5. Enjeksiyon yeri ile Betadine, sonra tekrar % 70 alkol ile temizleyin. Bu işlemi iki kez daha tekrarlayın. Hiçbir gevşek saç cerrahi sahada kalır emin olun.
6. Küçük makas yaklaşık 2 mm aşağıda ve uyluk kemiği paralel ile 1 cm kesi yapmak. Cilt yanal kas altında ortaya çıkarmak için Forseps ile geri çek.
7. Siyatik sinir derin gluteus maximus ve pazı kemiği kasları çalıştırır. Bu iki kaslar Fasial uçağa boyunca küçük makasla ayırmak ve siyatik sinir altında bulaşmasına neden. Künt diseksiyon kullanarak çevresindeki kas sinir ücretsiz.
8. Kanser hücrelerinin (yaklaşık 50.000 hücreleri) 3 μL Pelet 10 μL enjektör çizin.
   Not: Alternatif olarak, bir denetim olarak PBS 3 μL çizin.
9. Destek için enjeksiyon noktasında sinir altında küçük bir metal spatula yerleştirin. Diseksiyon mikroskop ile görselleştirme altında sinir sinir üzerine ekleme mümkün olduğunca paralel olarak iğne tutarak metal üssüne iğne takın. Sinir arkadan ponksiyon vermemek dikkatli olun. Sinir bu süreci boyunca mümkün olduğu kadar kullanımı en aza indirmek.
10. Yavaş yavaş sinir üzerinde 5 enjekte s. Bir ampul enjeksiyon alanında bir oluşumu iyi bir enjeksiyon gösterir. Sonra yerde 3 için iğneyi bırak iğneyi yavaşça kaldırmadan önce s. İğne 3 için yerinde tutmak s geri dışarı sinir hücrelerinin en aza indirir.
    Not: Enjeksiyon distal sinir veya spinal kord doğru gerçekleştirilebilir. Deneyler bir dizi içinde tutarlı kalması önemlidir. Hücreleri dışında dökmek, hayvan deney analize dahil edilmemesini. Deneyim ile bu olaylar çok nadirdir.
11. Sinir özgün konumuna geri dönün. Üstteki kaslı sinir kapsar. Fareler uygun analjezi ile tedavi ve Cilt 5-0 naylon sütür ile kapatın.
12. Tam anesteziden uyanır kadar fare kurtarma sırasında gözlem için temiz bir kafeste tek başına koyun.
    Not: Tam kendine gelmek hayvan için 5-15 dakika sürer. Sternal recumbency korumak için yeterli kendine geldi kadar hayvan katılımsız sol değil. Hayvan tamamen iyileşti kadar diğer hayvanlar şirkete döndürülür. Bundan sonra kurtarma en az bir kez her 24 saat 72 h için değerlendirin.

3. siyatik sinir çıkarma

1. Ameliyat günü #7, CO₂fareler ötenazi.

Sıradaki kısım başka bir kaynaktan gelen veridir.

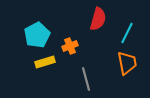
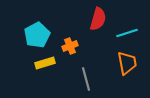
cyan line: rotated 45 degrees clockwise
yellow rectangle: moved 1 px down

Fare ventral onun yanına koyun ve iğne kullanarak distal ekstremitelerde stabilize.
2. Enjekte bacak ve gövde dorsal tarafta cilt kaldırın.
3. Künt diseksiyon kullanarak, siyatik sinir kas için derin ortaya çıkarmak.
4. Sinir kursları Ilium ve sakrum arasında. Sinir omurilik bölge erişimi için iki kemik ayırın. Siyatik sinir olduğu dar alanda kapalı makas yerleştir ve makas fareyi basılı tutarak açın. Hassas ve diseksiyonu sırasında siyatik sinir bütünlüğünü korumak.
5. Siyatik sinir klemple sonuna femur ve proksimale omurilik dikkatle incelemek.
6. Not: Son derece kırılgan ve gerilim altında bilgileri veya güçlü işleme eğilimli baskına sinirler vardır.
7. Sinir distal sonuna keserek hasat. Bitişik doku boşaltma sırasında sinir çýkýntýdan. Sonunda proksimal, omurga üzerinden onun çıkış için mümkün olduğunca yakın sinir kesti.
8. Kayıt sonra bir Vernier Kaliper kullanarak işgalinin brüt uzunluğu. Bu makroskopik tahmin sadece göstergesidir.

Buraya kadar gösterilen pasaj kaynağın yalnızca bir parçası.